(Montreal) With the central banks rapidly tightening their monetary policy to contain inflation, the economic horizon seems gloomy, agrees to say a panel of four experts before the members of the Council on International Relations of Montreal (CORIM).
Updated yesterday at 10:47 p.m.
A new deal
Accommodating monetary policies, the massive injection of money into the economy by governments and unbridled consumption by households confined to their homes have generated inflation that should have been transitory, recalled Martin Lefebvre, vice-president, strategist and Chief Investment Officer of National Bank. The war in Ukraine and China’s anti-COVID-19 policy have been game changers, he argued, and allowed inflation to take hold for longer.
The world economy is now entering a new chapter, believes Martin Coiteux, chief economist of the Caisse de depot et placement du Quebec. “For 10 years, money has cost nothing. It will change. Governments will have to realize that a debt costs something. »
We have to spend in the right places, especially in manpower to provide the services that the aging population needs, says the one who was president of the Treasury Board in the government of Philippe Couillard and who had tightened the screw on this regard. “I would negotiate differently today,” he admitted.
An inevitable recession
Jimmy Jean, vice-president and economist of Desjardins, believed for a while in the possibility of avoiding a recession. “We wanted to believe it, but we threw in the towel during the summer. He now believes a recession is inevitable. “When central banks say that sacrifices will have to be made and start preparing the ground, it’s hard not to believe it,” he explained.

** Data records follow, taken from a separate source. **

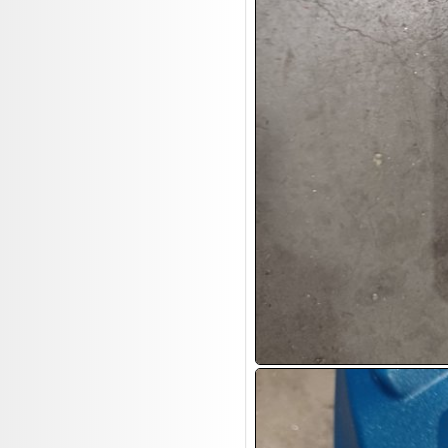
Leinwand Bilder
18.08:
Nordgreen Uhren
18.08:
Alavya Home Kinderzubehör
18.08:
Brillen Auktion
18.08:
Oval Vodka
18.08:
Etnia Eyewear Brillen
18.08:
Equest Pferdezubehör
18.08:
Haushalt/Freizeit 4
18.08:
Bilder Auktion
19.08:
Gisela Unterwäsche
19.08:
Reifen Abverkauf
19.08:
Rapid Wien Trikots
19.08:
Makita Auktion
19.08:
Abverkaufsauktion
19.08:
Haushaltsartikel III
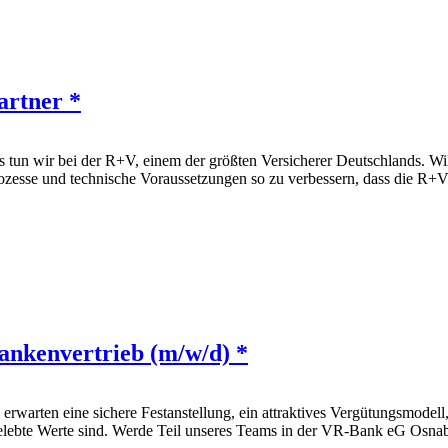
artner *
un wir bei der R+V, einem der größten Versicherer Deutschlands. Wi
ozesse und technische Voraussetzungen so zu verbessern, dass die R+V 
nkenvertrieb (m/w/d) *
 erwarten eine sichere Festanstellung, ein attraktives Vergütungsmodell
ebte Werte sind. Werde Teil unseres Teams in der VR-Bank eG Osnab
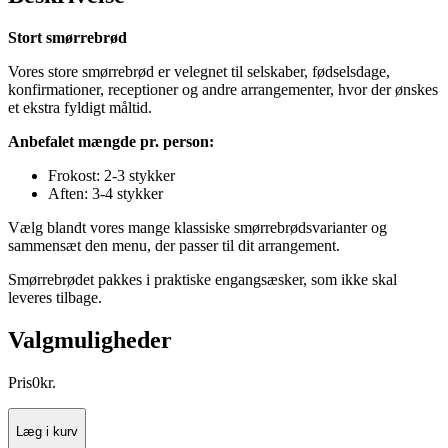
Stort smørrebrød
Vores store smørrebrød er velegnet til selskaber, fødselsdage,
konfirmationer, receptioner og andre arrangementer, hvor der ønskes
et ekstra fyldigt måltid.
Anbefalet mængde pr. person:
Frokost: 2-3 stykker
Aften: 3-4 stykker
Vælg blandt vores mange klassiske smørrebrødsvarianter og
sammensæt den menu, der passer til dit arrangement.
Smørrebrødet pakkes i praktiske engangsæsker, som ikke skal
leveres tilbage.
Valgmuligheder
Pris
0
kr.
Læg i kurv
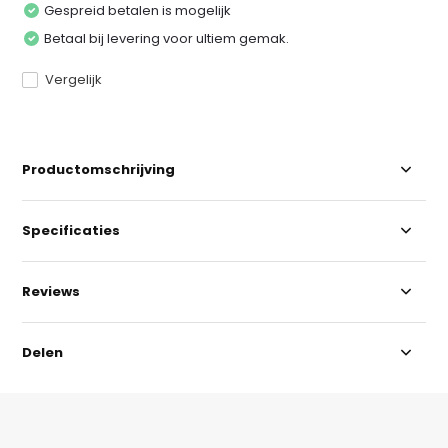
Gespreid betalen is mogelijk
Betaal bij levering voor ultiem gemak.
Vergelijk
Productomschrijving
Specificaties
Reviews
Delen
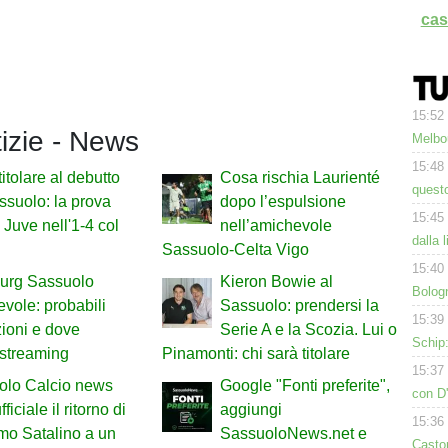
cas
15:52
tizie - News
Melbo
15:48
titolare al debutto
Cosa rischia Laurienté
questo
ssuolo: la prova
dopo l’espulsione
15:45
x Juve nell'1-4 col
nell’amichevole
dalla 
Sassuolo-Celta Vigo
15:40
urg Sassuolo
Kieron Bowie al
Bologn
vole: probabili
Sassuolo: prendersi la
15:39
ioni e dove
Serie A e la Scozia. Lui o
Schip:
 streaming
Pinamonti: chi sarà titolare
15:37
olo Calcio news
Google "Fonti preferite",
con D'
fficiale il ritorno di
aggiungi
15:36
mo Satalino a un
SassuoloNews.net e
Casto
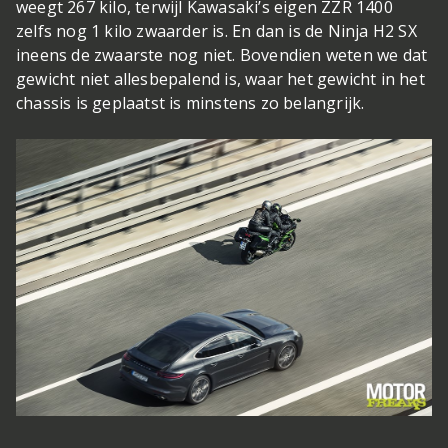
weegt 267 kilo, terwijl Kawasaki’s eigen ZZR 1400
zelfs nog 1 kilo zwaarder is. En dan is de Ninja H2 SX
ineens de zwaarste nog niet. Bovendien weten we dat
gewicht niet allesbepalend is, waar het gewicht in het
chassis is geplaatst is minstens zo belangrijk.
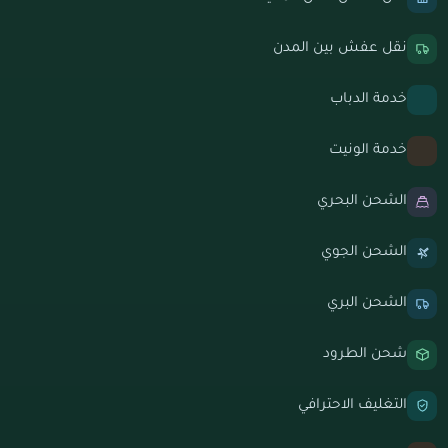
نقل عفش بين المدن
خدمة الدباب
خدمة الونيت
الشحن البحري
الشحن الجوي
الشحن البري
شحن الطرود
التغليف الاحترافي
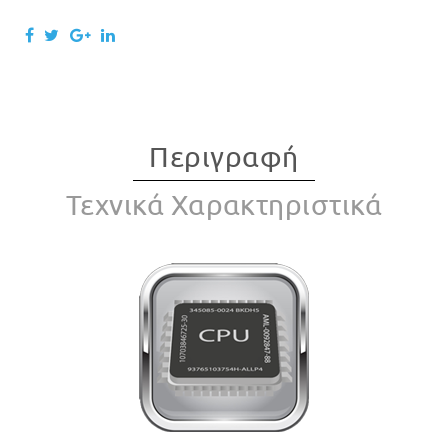
Περιγραφή
Τεχνικά Χαρακτηριστικά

The chief economist of the Caisse de depot keeps his cards tight on the probability of a recession, but he would rather agree. “I believe in miracles, but I give miracles a very small probability”, advances Martin Coiteux.
According to Jimmy Jean, with a rise in interest rates, an energy shock and a housing bubble, all the ingredients for a recession are there. He also believes that the record number of vacancies will not prevent a recession from occurring.
Change strategies
The new global context is forcing companies to change strategies, explained Marie-France Paquet, chief economist of Global Affairs Canada. To reduce their dependence on China, some companies will want to repatriate their production, which will be done in certain sectors such as technology or medical equipment. But “it’s not the solution to repatriate everything,” she believes.

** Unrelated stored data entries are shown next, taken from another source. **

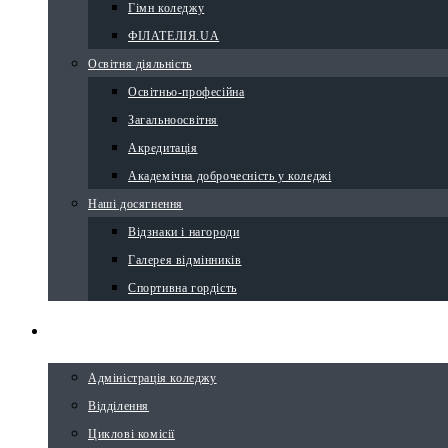
Гімн коледжу
ФІЛАТЕЛІЯ.UA
Освітня діяльність
Освітньо-професійна
Загальноосвітня
Акредитація
Академічна доброчесність у коледжі
Наші досягнення
Відзнаки і нагороди
Галерея відмінників
Спортивна гордість
СТРУКТУРА
Адміністрація коледжу
Відділення
Циклові комісії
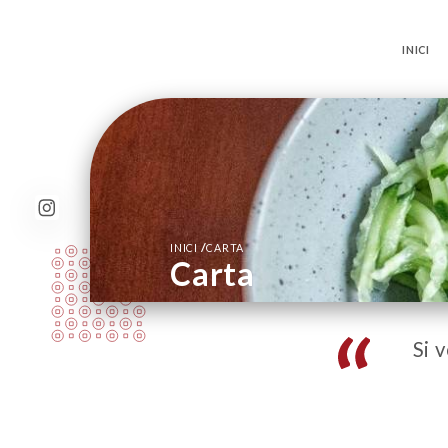
INICI
/
INICI
CARTA
Carta
Si 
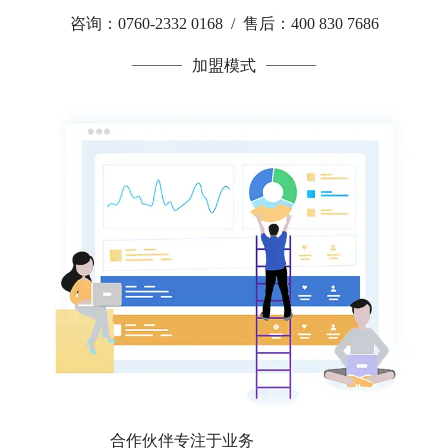
咨询：0760-2332 0168 / 售后：400 830 7686
加盟模式
合作伙伴专注于业务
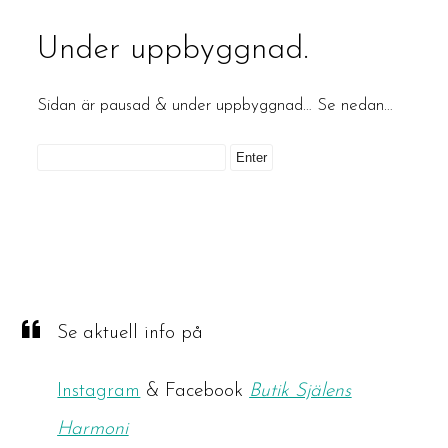
Under uppbyggnad.
Sidan är pausad & under uppbyggnad… Se nedan…
Se aktuell info på
Instagram
& Facebook
Butik Själens
Harmoni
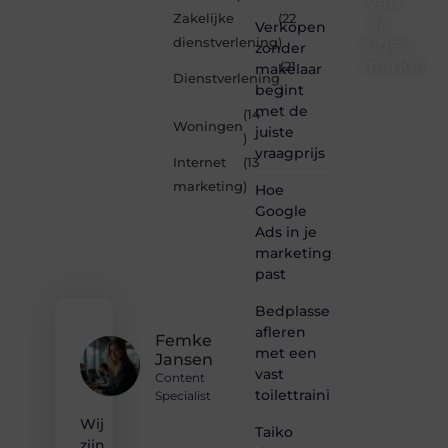
van
Zakelijke
(22
Je-
Verkopen
eigen-
dienstverlening
)
zonder
marketin
(21
makelaar
Dienstverlening
begint
)
Je-
met de
(14
eigen-
Woningen
juiste
marketing.be
)
vraagprijs
is dé
Internet
(13
plek
marketing
)
Hoe
waar
creativiteit,
Google
schrijven
Ads in je
en
marketingmix
lezen
past
samenkomen.
Heb je
Bedplassen
een
afleren
passie
Femke
met een
voor
Jansen
bloggen,
vast
Content
verhalen
toilettrainingschema
Specialist
vertellen
Wij
of
Taiko
gewoon
zijn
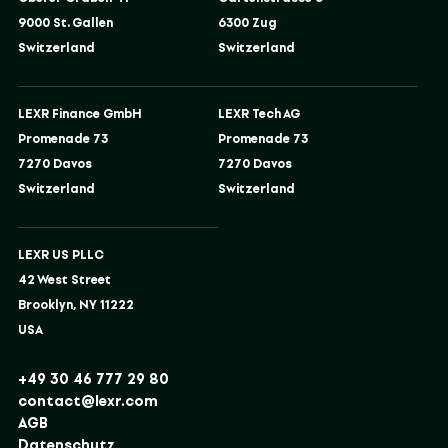
9000 St. Gallen
6300 Zug
Switzerland
Switzerland
LEXR Finance GmbH
LEXR Tech AG
Promenade 73
Promenade 73
7270 Davos
7270 Davos
Switzerland
Switzerland
LEXR US PLLC
42 West Street
Brooklyn, NY 11222
USA
+49 30 46 777 29 80
contact@lexr.com
AGB
Datenschutz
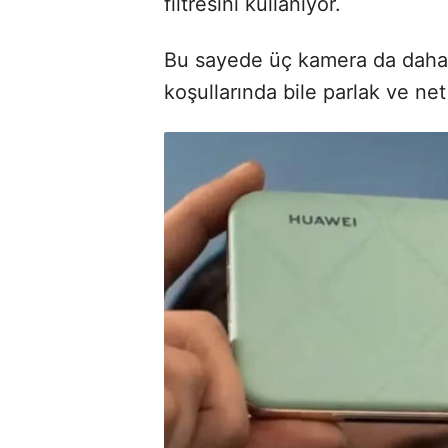
filtresini kullanıyor.
Bu sayede üç kamera da daha iy
koşullarında bile parlak ve net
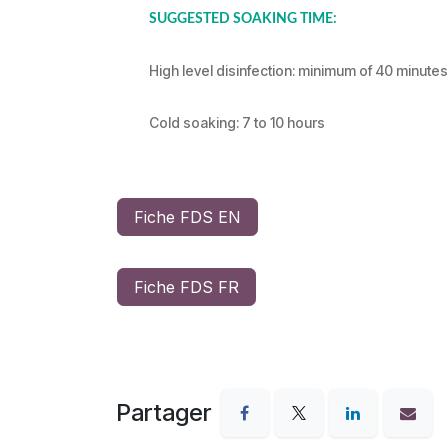
SUGGESTED SOAKING TIME:
High level disinfection: minimum of 40 minutes
Cold soaking: 7 to 10 hours
Fiche FDS EN
Fiche FDS FR
Partager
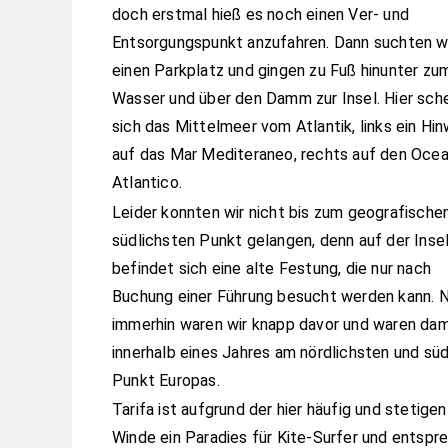
doch erstmal hieß es noch einen Ver- und
Entsorgungspunkt anzufahren. Dann suchten w
einen Parkplatz und gingen zu Fuß hinunter zu
Wasser und über den Damm zur Insel. Hier sch
sich das Mittelmeer vom Atlantik, links ein Hin
auf das Mar Mediteraneo, rechts auf den Oce
Atlantico.
Leider konnten wir nicht bis zum geografische
südlichsten Punkt gelangen, denn auf der Inse
befindet sich eine alte Festung, die nur nach
Buchung einer Führung besucht werden kann. N
immerhin waren wir knapp davor und waren dam
innerhalb eines Jahres am nördlichsten und süd
Punkt Europas.
Tarifa ist aufgrund der hier häufig und stetigen
Winde ein Paradies für Kite-Surfer und entspr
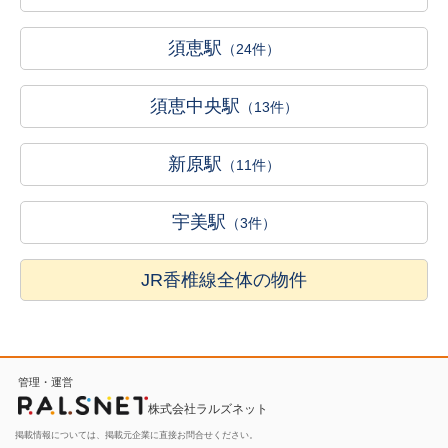
須恵駅
（24件）
須恵中央駅
（13件）
新原駅
（11件）
宇美駅
（3件）
JR香椎線全体の物件
管理・運営
株式会社ラルズネット
掲載情報については、掲載元企業に直接お問合せください。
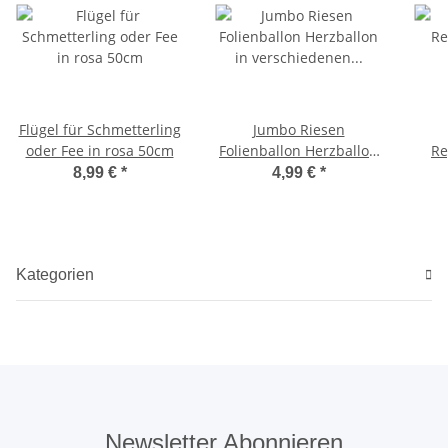
Flügel für Schmetterling
Jumbo Riesen
oder Fee in rosa 50cm
Folienballon Herzballon
Re
in verschiedenen Farben
8,99 €
*
4,99 €
*
80cm
Kategorien
Newsletter Abonnieren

There are other options, she said. Companies can increase their stocks, have more than one supplier and enter into partnerships with friendly countries. It is absolutely necessary to make better use of existing free trade agreements, she insisted, pointing out that Canadian companies that do not take advantage of them “leave millions on the table”.
In addition, supply chains continue to improve, she pointed out. The price of containers goes down and the waiting time in the ports goes down. “Before the pandemic, a container was between US$1300 and US$1600. It went up to US$11,000 in September 2021 and now it’s $3,500,” she illustrated.
Sustained inflation
Even if central banks manage to regain control of inflation, the new world economic order will remain inflationary, according to Martin Coiteux. Central banks will therefore have to be on the lookout and, above all, remain focused on inflation rather than accepting other missions such as the fight against climate change or the search for full employment, according to him.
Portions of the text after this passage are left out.